Ryker didn’t want to put Mia on the spot or feed the rumor mill by explaining their odd and convoluted relationship. “Two cocoas to go, please. Mia has another appointment in a few minutes.”

Sage took the hint. “Coming right up.”

Ryker walked to the counter where Mia had her head down, either cataloging types of chocolate or asking herself how the heck she’d wound up in this situation. He didn’t know why he could read her so clearly. He was pretty certain she would hate it if she knew he understood her. He got that, too.

“I appreciate you giving me a few minutes,” he told her. “I think an open dialogue will prove the best way to keep this land thing from blowing up into something really ugly. I’m not the bad guy here and I know you aren’t, either.”

She looked at him. In the right light, he realized her blue eyes had tiny flecks of green and dark gold. His shutter finger itched. “You don’t know a thing about me.”

He pretended to make a note on his palm. “Do not generalize around Mia.” He looked at her and grinned. “I know one thing.”

Sage returned carrying two tall paper cups with lids. “Anything else?”

Impetuously, he leaned across the glass counter and whispered in her ear. She smiled conspiratorially and disappeared, returning a few moments later with a small, white paper sack. “Here you go. Shall I put it on your tab?”

“No,” Mia said, stepping to the register. “I’m buying.”

Most men probably would have been embarrassed. Ryker had never had to think about money in the past. Maybe that’s why he wasn’t worried that his being broke was a permanent thing. So, he acknowledged Mia’s claim with a simple, “Thank you.” Then, he tucked a couple of napkins in the front pocket of his backpack and walked to the door. “I know the perfect place for a picnic.”





Chapter 4







Ambivalence was not a word Mia associated with her thought process. Decisive. Direct. Authoritative. Those were her modifiers. Bossy, even. Yet, here she was in downtown Marietta, trotting alongside a virtual stranger…with much longer legs than she. The same man who apparently had a legitimate claim on her land.

Mia expected him to lead her to the green space by the Court House, but he detoured at the railroad tracks that headed out of town in the general direction of her property.

“Where are you taking me? Is it safe to be here?”

“I’ve got a thing for railroad tracks. I love the feel of this space.”

She breathed through her mouth to avoid gagging on the smell of damp iron and old oil. “Aren’t the cross beams soaked in some nasty creosote mixture? What if it’s carcinogenic?”

“These are so old I kind of doubt there’s a threat.

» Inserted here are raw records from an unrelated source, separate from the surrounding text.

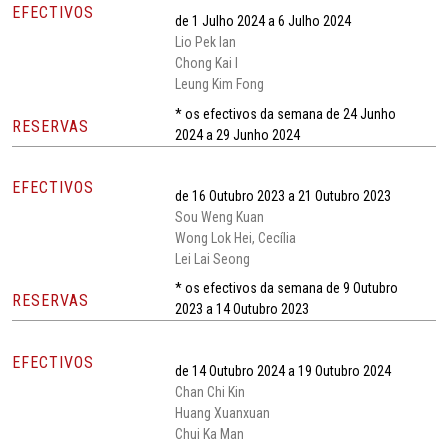
EFECTIVOS
de 1 Julho 2024 a 6 Julho 2024
Lio Pek Ian
Chong Kai I
Leung Kim Fong
* os efectivos da semana de 24 Junho
RESERVAS
2024 a 29 Junho 2024
EFECTIVOS
de 16 Outubro 2023 a 21 Outubro 2023
Sou Weng Kuan
Wong Lok Hei, Cecília
Lei Lai Seong
* os efectivos da semana de 9 Outubro
RESERVAS
2023 a 14 Outubro 2023
EFECTIVOS
de 14 Outubro 2024 a 19 Outubro 2024
Chan Chi Kin
Huang Xuanxuan
Chui Ka Man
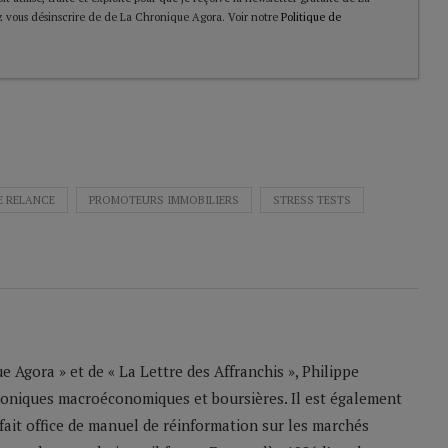
 vous désinscrire de de La Chronique Agora. Voir notre
Politique de
E RELANCE
PROMOTEURS IMMOBILIERS
STRESS TESTS
 Agora » et de « La Lettre des Affranchis », Philippe
roniques macroéconomiques et boursières. Il est également
 fait office de manuel de réinformation sur les marchés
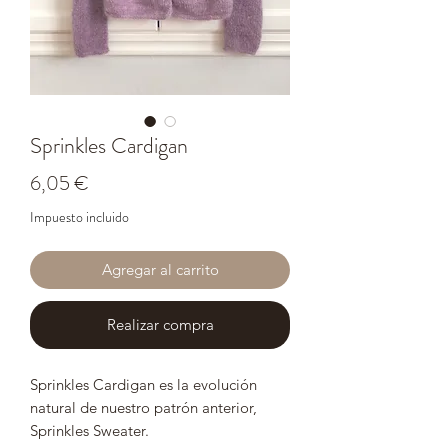
Sprinkles Cardigan
Precio
6,05 €
Impuesto incluido
Agregar al carrito
Realizar compra
Sprinkles Cardigan es la evolución
natural de nuestro patrón anterior,
Sprinkles Sweater.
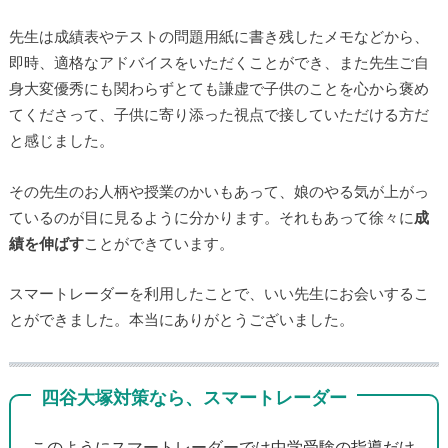
先生は成績表やテストの問題用紙に書き残したメモなどから、
即時、適格なアドバイスをいただくことができ、また先生ご自
身大変優秀にも関わらずとても謙虚で子供のことを心から褒め
てくださって、子供に寄り添った視点で接していただける方だ
と感じました。
その先生のお人柄や授業のかいもあって、娘のやる気が上がっ
ているのが目に見るように分かります。それもあって徐々に
成
績を伸ばす
ことができています。
スマートレーダーを利用したことで、いい先生にお会いするこ
とができました。本当にありがとうございました。
四谷大塚対策なら、スマートレーダー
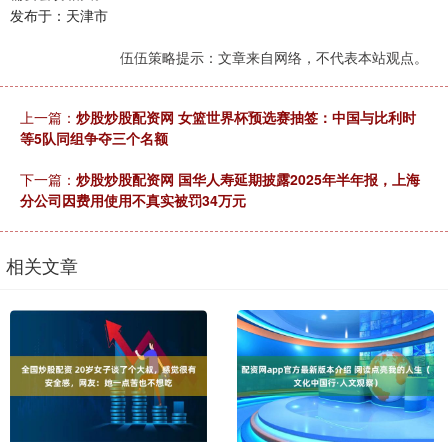
发布于：天津市
伍伍策略提示：文章来自网络，不代表本站观点。
上一篇：
炒股炒股配资网 女篮世界杯预选赛抽签：中国与比利时
等5队同组争夺三个名额
下一篇：
炒股炒股配资网 国华人寿延期披露2025年半年报，上海
分公司因费用使用不真实被罚34万元
相关文章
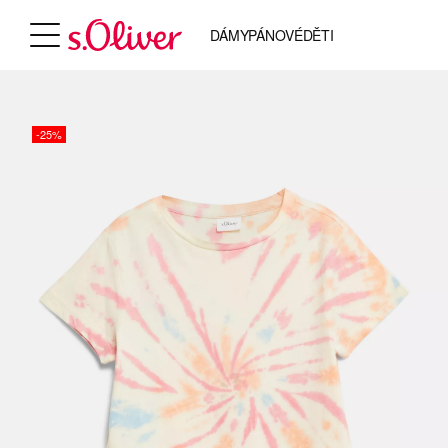
DÁMY
PÁNOVÉ
DĚTI
-25%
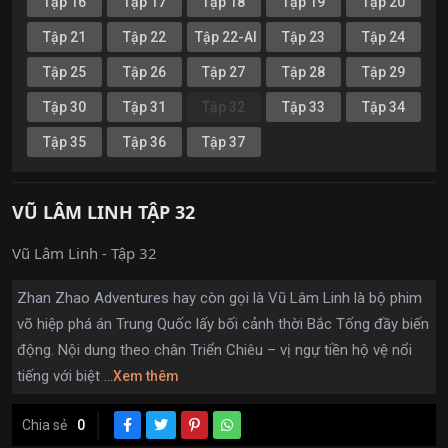
Tập 16
Tập 17
Tập 18
Tập 19
Tập 20
Tập 21
Tập 22
Tập 22-AI
Tập 23
Tập 24
Tập 25
Tập 26
Tập 27
Tập 28
Tập 29
Tập 30
Tập 31
Tập 32
Tập 33
Tập 34
Tập 35
Tập 36
Tập 37
VŨ LÂM LINH TẬP 32
Vũ Lâm Linh - Tập 32
Zhan Zhao Adventures hay còn gọi là Vũ Lâm Linh là bộ phim
võ hiệp phá án Trung Quốc lấy bối cảnh thời Bắc Tống đầy biến
động. Nội dung theo chân Triển Chiêu – vị ngự tiền hộ vệ nổi
tiếng với biệt ...
Xem thêm
Chia sẻ
0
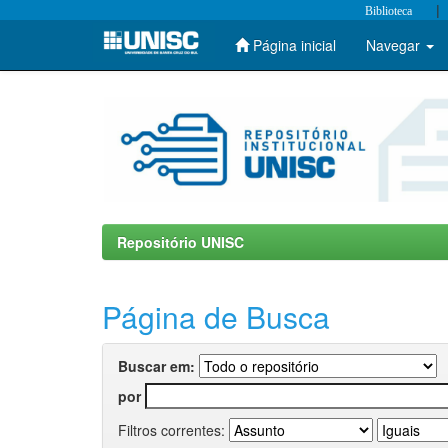
|
Biblioteca
Página inicial
Navegar
Skip
navigation
Repositório UNISC
Página de Busca
Buscar em:
por
Filtros correntes:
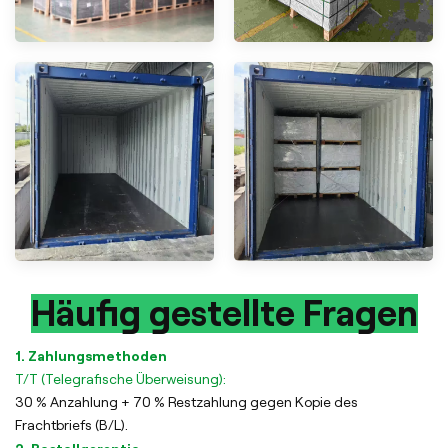
Häufig gestellte Fragen
1. Zahlungsmethoden
T/T (Telegrafische Überweisung):
30 % Anzahlung + 70 % Restzahlung gegen Kopie des
Frachtbriefs (B/L).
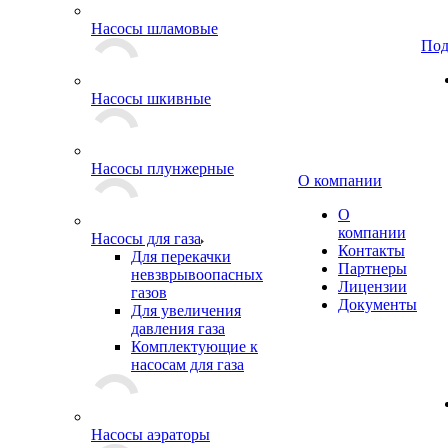
Насосы шламовые
Под
Насосы шкивные
Насосы плунжерные
О компании
О
компании
Насосы для газа
Контакты
Для перекачки
Партнеры
невзврывоопасных
Лицензии
газов
Документы
Для увеличения
давления газа
Комплектующие к
насосам для газа
Насосы аэраторы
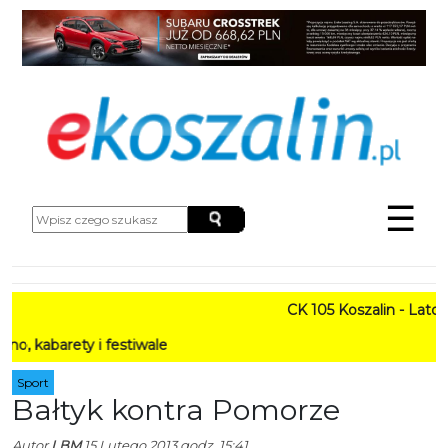
☰
CK 105 Koszalin - Lato w M
rety i festiwale
Sport
Bałtyk kontra Pomorze
Autor
LBM
15 Lutego 2013 godz. 15:41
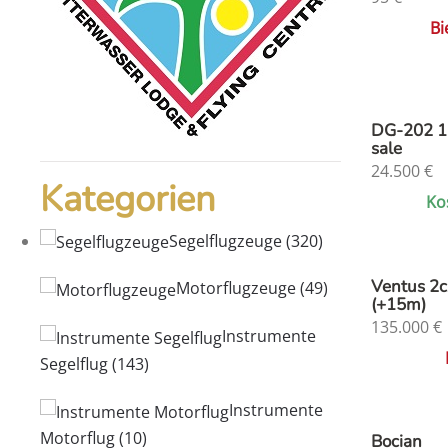
Bi
DG-202 1
sale
24.500
€
Kategorien
Ko
Segelflugzeuge
(320)
Ventus 2
Motorflugzeuge
(49)
(+15m)
135.000
€
Instrumente
Segelflug
(143)
Instrumente
Motorflug
(10)
Bocian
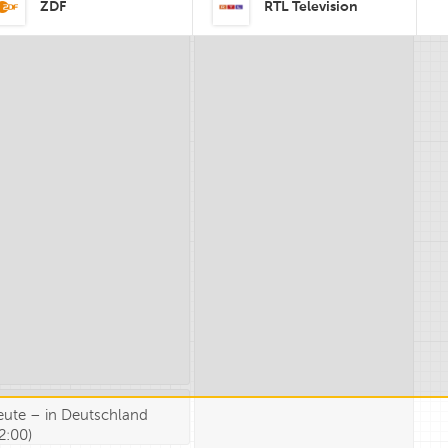
ZDF
RTL Television
eute – in Deutschland
2:00
)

Here.” He extended his free hand to help her climb when they reached the raised bed of the tracks. The smell lessened as the breeze picked up. The sun on her shoulders felt instantly comforting. Her stomach growled a little. She’d developed a love/hate relationship with food ever since chemotherapy turned her stomach inside out.

Ryker made an all-encompassing gesture. “What I love best about train tracks is looking toward the horizon and imagining all the trains that passed across these rails over the years. The people who came west with a satchel filled with hopes and prayers. Families. Miners. Lost souls looking to disappear.”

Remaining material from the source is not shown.